In your box:
–Potatoes, “Yukon Gold”
At this point I think I should formally apologize for all of the mean things I said about Minnesota weather back in the spring. The mild, dry weather we enjoyed all of last week has continued through this week, resulting in very pleasant working conditions and some great progress from the garden as the crops soak up the sun and enjoy the rather gentle rains we’ve had this month. The fields are really looking good now, and I’d say our slow start to the gardening season is officially a distant memory.
Our crop of Beans is off to a nice start. We grow four different varieties, including basic green beans, a wax yellow bean, purple beans, and an heirloom purple & white variety known as “Dragon’s Tongue” (coming next week). The color variety tends to vary with which plants are producing on a given week, but all of the beans can be used interchangeably. I don’t have a good way to wash and dry beans fully before delivery, so our beans come with some field dirt and should be washed before using. Beans cook up quickly—just 3-5 minutes in boiling water is usually enough to prepare nice, tender beans that aren’t mushy. And enjoy the colors before you cook them—the purple beans turn green and then Dragons fade to a light yellow after boiling.

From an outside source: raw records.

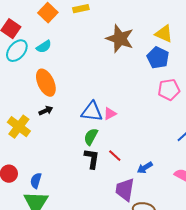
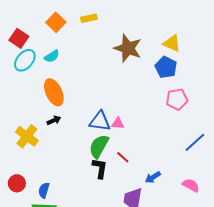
pink triangle: (110, 114) -> (118, 123), turned 32
green semicircle: (91, 137) -> (99, 146), size x1.4
red line: (115, 156) -> (123, 157), moved

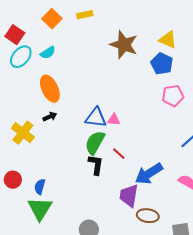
blue arrow: (153, 177) -> (149, 174), size x1.8

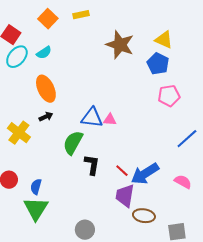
green semicircle: (95, 143) -> (73, 143), moved
red line: (119, 154) -> (122, 171), moved

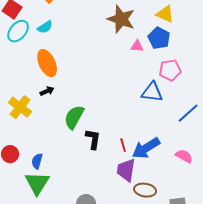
blue triangle: (92, 118) -> (152, 92), moved
pink triangle: (110, 120) -> (137, 46), moved
red line: (122, 171) -> (123, 145), turned 32

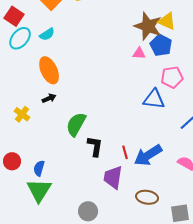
brown star: (121, 19) -> (148, 26), moved
yellow cross: (20, 107) -> (22, 114), size x0.7
purple trapezoid: (126, 170) -> (113, 177), moved

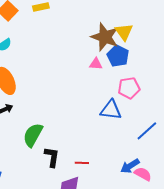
yellow triangle: (167, 21) -> (124, 32), turned 30
red line: (125, 152) -> (82, 163), turned -72
blue arrow: (148, 155) -> (130, 166), moved, size x0.7

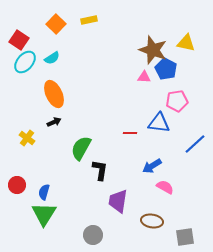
yellow triangle: (124, 32) -> (186, 43), moved, turned -42
red line: (82, 163) -> (130, 133), moved
blue arrow: (130, 166) -> (152, 166), moved
pink semicircle: (143, 174) -> (165, 187), moved

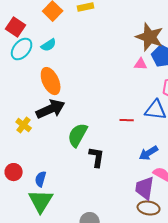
black arrow: (54, 122) -> (51, 109), size x2.0
purple trapezoid: (118, 201) -> (145, 188), moved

I’m excited to start digging up our first Potatoes of the year. This week’s variety is Yukon Gold, a creamy yellow variety that’s delicious no matter how you use it. We like these as oven fries but they are perfect for potato salad or boiled on their own. The potatoes this week are still considered “new”–they are not fully mature so their skins are a little fragile. There’s no reason to peel these potatoes, but if some of their skin is flaking off it’s fine to just remove it. By the way, we should have carrots coming in next week’s box. They had a late planting and a took their time growing but it looks like they are finally sizing up and will be ready soon.
Our crop of Tomatoes is just starting to ripen. They are off to a slow start, just like last year. Hopefully they will come through with a similar bumper crop to what we had last year, too! None of our heirlooms are showing any color yet, so at this point all I could harvest are some common slicing tomatoes. I also had a few early “Juliet” tomatoes, a delicious grape tomato we enjoy in salads. Our pickings should keep up over the next few weeks and typically reaches a peak around Labor Day. We’ll have to see how the harvest develops before I know about offering surplus tomatoes for freezing and canning. I’ll give you more details on that as the tomatoes come pouring in.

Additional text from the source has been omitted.